### Problem requirements
Copy all entries exactly, and wherever an entry holds a picture, leave that picture out.
:: Supplied material
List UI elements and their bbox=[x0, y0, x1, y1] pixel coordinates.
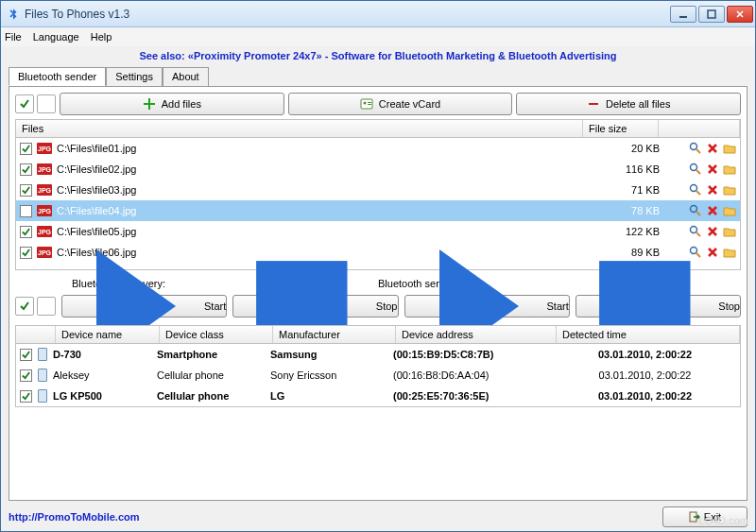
devices-list[interactable]: D-730SmartphoneSamsung(00:15:B9:D5:C8:7B… bbox=[15, 344, 741, 407]
tabs: Bluetooth sender Settings About bbox=[1, 67, 755, 86]
discovery-start-button[interactable]: Start bbox=[61, 295, 227, 317]
device-address: (00:15:B9:D5:C8:7B) bbox=[393, 349, 554, 360]
exit-button[interactable]: Exit bbox=[662, 506, 747, 527]
promo-link[interactable]: http://PromoToMobile.com bbox=[9, 511, 140, 523]
file-row[interactable]: JPGC:\Files\file03.jpg71 KB bbox=[16, 180, 740, 200]
file-path: C:\Files\file01.jpg bbox=[57, 143, 604, 154]
delete-icon[interactable] bbox=[706, 225, 719, 238]
svg-point-11 bbox=[691, 227, 697, 233]
file-row[interactable]: JPGC:\Files\file01.jpg20 KB bbox=[16, 138, 740, 159]
col-device-name[interactable]: Device name bbox=[56, 326, 160, 343]
file-size: 20 KB bbox=[609, 143, 665, 154]
add-files-button[interactable]: Add files bbox=[60, 93, 284, 115]
minimize-button[interactable] bbox=[670, 6, 696, 23]
file-checkbox[interactable] bbox=[20, 163, 32, 176]
select-all-files-checkbox[interactable] bbox=[15, 94, 34, 113]
exit-label: Exit bbox=[704, 511, 721, 523]
svg-point-3 bbox=[363, 102, 366, 105]
folder-icon[interactable] bbox=[723, 142, 736, 155]
deselect-all-devices-checkbox[interactable] bbox=[37, 297, 56, 316]
device-checkbox[interactable] bbox=[20, 390, 32, 403]
jpg-icon: JPG bbox=[37, 205, 52, 216]
devices-list-header: Device name Device class Manufacturer De… bbox=[15, 325, 741, 344]
col-device-address[interactable]: Device address bbox=[396, 326, 557, 343]
magnify-icon[interactable] bbox=[689, 142, 702, 155]
col-file-size[interactable]: File size bbox=[583, 120, 659, 137]
device-row[interactable]: D-730SmartphoneSamsung(00:15:B9:D5:C8:7B… bbox=[16, 344, 740, 365]
vcard-icon bbox=[360, 97, 373, 111]
file-path: C:\Files\file03.jpg bbox=[57, 184, 604, 196]
folder-icon[interactable] bbox=[723, 163, 736, 176]
files-list-header: Files File size bbox=[15, 119, 741, 138]
delete-icon[interactable] bbox=[706, 163, 719, 176]
banner: See also: «Proximity Promoter 24x7» - So… bbox=[1, 46, 755, 65]
select-all-devices-checkbox[interactable] bbox=[15, 297, 34, 316]
file-checkbox[interactable] bbox=[20, 226, 32, 238]
file-row[interactable]: JPGC:\Files\file04.jpg78 KB bbox=[16, 200, 740, 221]
device-checkbox[interactable] bbox=[20, 369, 32, 382]
files-toolbar: Add files Create vCard Delete all files bbox=[15, 93, 741, 115]
file-size: 78 KB bbox=[609, 205, 665, 216]
tab-about[interactable]: About bbox=[163, 67, 209, 86]
col-detected-time[interactable]: Detected time bbox=[557, 326, 740, 343]
delete-icon[interactable] bbox=[706, 204, 719, 217]
phone-icon bbox=[38, 348, 47, 361]
device-checkbox[interactable] bbox=[20, 349, 32, 361]
device-manufacturer: Samsung bbox=[270, 349, 393, 360]
device-row[interactable]: LG KP500Cellular phoneLG(00:25:E5:70:36:… bbox=[16, 386, 740, 406]
banner-link[interactable]: See also: «Proximity Promoter 24x7» - So… bbox=[139, 50, 616, 61]
col-device-class[interactable]: Device class bbox=[160, 326, 273, 343]
jpg-icon: JPG bbox=[37, 143, 52, 154]
menu-language[interactable]: Language bbox=[33, 31, 79, 43]
col-actions bbox=[659, 120, 740, 137]
magnify-icon[interactable] bbox=[689, 163, 702, 176]
menu-help[interactable]: Help bbox=[91, 31, 112, 43]
deselect-all-files-checkbox[interactable] bbox=[37, 94, 56, 113]
device-time: 03.01.2010, 2:00:22 bbox=[554, 349, 736, 360]
jpg-icon: JPG bbox=[37, 226, 52, 237]
file-checkbox[interactable] bbox=[20, 143, 32, 155]
folder-icon[interactable] bbox=[723, 246, 736, 259]
svg-rect-1 bbox=[708, 10, 715, 18]
discovery-toolbar: Start Stop Start Stop bbox=[15, 295, 741, 317]
magnify-icon[interactable] bbox=[689, 225, 702, 238]
delete-icon[interactable] bbox=[706, 183, 719, 197]
menu-file[interactable]: File bbox=[5, 31, 22, 43]
close-button[interactable] bbox=[727, 6, 753, 23]
tab-bluetooth-sender[interactable]: Bluetooth sender bbox=[9, 67, 106, 86]
bluetooth-icon bbox=[7, 8, 20, 21]
sender-start-button[interactable]: Start bbox=[404, 295, 570, 317]
magnify-icon[interactable] bbox=[689, 204, 702, 217]
discovery-start-label: Start bbox=[204, 300, 226, 312]
file-checkbox[interactable] bbox=[20, 184, 32, 197]
sender-stop-button[interactable]: Stop bbox=[576, 295, 741, 317]
folder-icon[interactable] bbox=[723, 183, 736, 197]
file-checkbox[interactable] bbox=[20, 247, 32, 259]
file-row[interactable]: JPGC:\Files\file02.jpg116 KB bbox=[16, 159, 740, 180]
device-row[interactable]: AlekseyCellular phoneSony Ericsson(00:16… bbox=[16, 365, 740, 386]
file-size: 122 KB bbox=[609, 226, 665, 237]
folder-icon[interactable] bbox=[723, 225, 736, 238]
delete-icon[interactable] bbox=[706, 142, 719, 155]
discovery-stop-button[interactable]: Stop bbox=[232, 295, 398, 317]
file-checkbox[interactable] bbox=[20, 205, 32, 217]
tab-settings[interactable]: Settings bbox=[106, 67, 163, 86]
app-window: Files To Phones v1.3 File Language Help … bbox=[0, 0, 756, 532]
create-vcard-button[interactable]: Create vCard bbox=[288, 93, 513, 115]
delete-all-files-button[interactable]: Delete all files bbox=[516, 93, 741, 115]
file-size: 116 KB bbox=[609, 163, 665, 175]
menubar: File Language Help bbox=[1, 27, 755, 46]
col-manufacturer[interactable]: Manufacturer bbox=[273, 326, 396, 343]
col-files[interactable]: Files bbox=[16, 120, 583, 137]
magnify-icon[interactable] bbox=[689, 183, 702, 197]
device-manufacturer: Sony Ericsson bbox=[270, 369, 393, 381]
create-vcard-label: Create vCard bbox=[379, 98, 440, 110]
device-manufacturer: LG bbox=[270, 390, 393, 402]
sender-stop-label: Stop bbox=[718, 300, 740, 312]
maximize-button[interactable] bbox=[698, 6, 725, 23]
plus-icon bbox=[143, 97, 156, 111]
folder-icon[interactable] bbox=[723, 204, 736, 217]
svg-point-10 bbox=[691, 206, 697, 213]
svg-point-9 bbox=[691, 185, 697, 192]
svg-rect-5 bbox=[368, 104, 371, 105]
::::
### Task result
List UI elements and their bbox=[x0, y0, x1, y1] pixel coordinates.
devices-list[interactable]: D-730SmartphoneSamsung(00:15:B9:D5:C8:7B… bbox=[15, 344, 741, 407]
tabs: Bluetooth sender Settings About bbox=[1, 67, 755, 86]
discovery-start-button[interactable]: Start bbox=[61, 295, 227, 317]
device-address: (00:15:B9:D5:C8:7B) bbox=[393, 349, 554, 360]
exit-button[interactable]: Exit bbox=[662, 506, 747, 527]
promo-link[interactable]: http://PromoToMobile.com bbox=[9, 511, 140, 523]
file-row[interactable]: JPGC:\Files\file03.jpg71 KB bbox=[16, 180, 740, 200]
file-path: C:\Files\file01.jpg bbox=[57, 143, 604, 154]
delete-icon[interactable] bbox=[706, 225, 719, 238]
svg-point-11 bbox=[691, 227, 697, 233]
file-row[interactable]: JPGC:\Files\file01.jpg20 KB bbox=[16, 138, 740, 159]
col-device-name[interactable]: Device name bbox=[56, 326, 160, 343]
file-size: 20 KB bbox=[609, 143, 665, 154]
add-files-button[interactable]: Add files bbox=[60, 93, 284, 115]
minimize-button[interactable] bbox=[670, 6, 696, 23]
file-checkbox[interactable] bbox=[20, 163, 32, 176]
select-all-files-checkbox[interactable] bbox=[15, 94, 34, 113]
exit-label: Exit bbox=[704, 511, 721, 523]
svg-point-3 bbox=[363, 102, 366, 105]
folder-icon[interactable] bbox=[723, 142, 736, 155]
deselect-all-devices-checkbox[interactable] bbox=[37, 297, 56, 316]
device-checkbox[interactable] bbox=[20, 390, 32, 403]
jpg-icon: JPG bbox=[37, 205, 52, 216]
devices-list-header: Device name Device class Manufacturer De… bbox=[15, 325, 741, 344]
col-device-address[interactable]: Device address bbox=[396, 326, 557, 343]
magnify-icon[interactable] bbox=[689, 142, 702, 155]
col-file-size[interactable]: File size bbox=[583, 120, 659, 137]
device-row[interactable]: D-730SmartphoneSamsung(00:15:B9:D5:C8:7B… bbox=[16, 344, 740, 365]
vcard-icon bbox=[360, 97, 373, 111]
file-path: C:\Files\file03.jpg bbox=[57, 184, 604, 196]
folder-icon[interactable] bbox=[723, 163, 736, 176]
files-list-header: Files File size bbox=[15, 119, 741, 138]
delete-icon[interactable] bbox=[706, 163, 719, 176]
banner: See also: «Proximity Promoter 24x7» - So… bbox=[1, 46, 755, 65]
select-all-devices-checkbox[interactable] bbox=[15, 297, 34, 316]
file-checkbox[interactable] bbox=[20, 226, 32, 238]
file-row[interactable]: JPGC:\Files\file04.jpg78 KB bbox=[16, 200, 740, 221]
device-checkbox[interactable] bbox=[20, 369, 32, 382]
files-toolbar: Add files Create vCard Delete all files bbox=[15, 93, 741, 115]
file-size: 78 KB bbox=[609, 205, 665, 216]
tab-about[interactable]: About bbox=[163, 67, 209, 86]
col-detected-time[interactable]: Detected time bbox=[557, 326, 740, 343]
delete-icon[interactable] bbox=[706, 204, 719, 217]
phone-icon bbox=[38, 348, 47, 361]
device-checkbox[interactable] bbox=[20, 349, 32, 361]
device-manufacturer: Samsung bbox=[270, 349, 393, 360]
device-row[interactable]: LG KP500Cellular phoneLG(00:25:E5:70:36:… bbox=[16, 386, 740, 406]
banner-link[interactable]: See also: «Proximity Promoter 24x7» - So… bbox=[139, 50, 616, 61]
col-device-class[interactable]: Device class bbox=[160, 326, 273, 343]
jpg-icon: JPG bbox=[37, 143, 52, 154]
menu-language[interactable]: Language bbox=[33, 31, 79, 43]
col-actions bbox=[659, 120, 740, 137]
magnify-icon[interactable] bbox=[689, 163, 702, 176]
menu-help[interactable]: Help bbox=[91, 31, 112, 43]
deselect-all-files-checkbox[interactable] bbox=[37, 94, 56, 113]
device-time: 03.01.2010, 2:00:22 bbox=[554, 349, 736, 360]
jpg-icon: JPG bbox=[37, 226, 52, 237]
file-checkbox[interactable] bbox=[20, 143, 32, 155]
folder-icon[interactable] bbox=[723, 246, 736, 259]
svg-rect-1 bbox=[708, 10, 715, 18]
discovery-toolbar: Start Stop Start Stop bbox=[15, 295, 741, 317]
magnify-icon[interactable] bbox=[689, 225, 702, 238]
delete-icon[interactable] bbox=[706, 183, 719, 197]
menu-file[interactable]: File bbox=[5, 31, 22, 43]
close-button[interactable] bbox=[727, 6, 753, 23]
tab-bluetooth-sender[interactable]: Bluetooth sender bbox=[9, 67, 106, 86]
bluetooth-icon bbox=[7, 8, 20, 21]
sender-start-button[interactable]: Start bbox=[404, 295, 570, 317]
magnify-icon[interactable] bbox=[689, 204, 702, 217]
discovery-start-label: Start bbox=[204, 300, 226, 312]
file-checkbox[interactable] bbox=[20, 184, 32, 197]
sender-stop-button[interactable]: Stop bbox=[576, 295, 741, 317]
folder-icon[interactable] bbox=[723, 183, 736, 197]
file-checkbox[interactable] bbox=[20, 247, 32, 259]
file-row[interactable]: JPGC:\Files\file02.jpg116 KB bbox=[16, 159, 740, 180]
device-row[interactable]: AlekseyCellular phoneSony Ericsson(00:16… bbox=[16, 365, 740, 386]
file-size: 122 KB bbox=[609, 226, 665, 237]
folder-icon[interactable] bbox=[723, 225, 736, 238]
delete-icon[interactable] bbox=[706, 142, 719, 155]
discovery-stop-button[interactable]: Stop bbox=[232, 295, 398, 317]
file-checkbox[interactable] bbox=[20, 205, 32, 217]
tab-settings[interactable]: Settings bbox=[106, 67, 163, 86]
app-window: Files To Phones v1.3 File Language Help … bbox=[0, 0, 756, 532]
create-vcard-button[interactable]: Create vCard bbox=[288, 93, 513, 115]
delete-all-files-button[interactable]: Delete all files bbox=[516, 93, 741, 115]
file-size: 116 KB bbox=[609, 163, 665, 175]
menubar: File Language Help bbox=[1, 27, 755, 46]
col-manufacturer[interactable]: Manufacturer bbox=[273, 326, 396, 343]
col-files[interactable]: Files bbox=[16, 120, 583, 137]
magnify-icon[interactable] bbox=[689, 183, 702, 197]
device-manufacturer: Sony Ericsson bbox=[270, 369, 393, 381]
create-vcard-label: Create vCard bbox=[379, 98, 440, 110]
device-manufacturer: LG bbox=[270, 390, 393, 402]
sender-stop-label: Stop bbox=[718, 300, 740, 312]
maximize-button[interactable] bbox=[698, 6, 725, 23]
plus-icon bbox=[143, 97, 156, 111]
folder-icon[interactable] bbox=[723, 204, 736, 217]
svg-point-10 bbox=[691, 206, 697, 213]
svg-point-9 bbox=[691, 185, 697, 192]
svg-rect-5 bbox=[368, 104, 371, 105]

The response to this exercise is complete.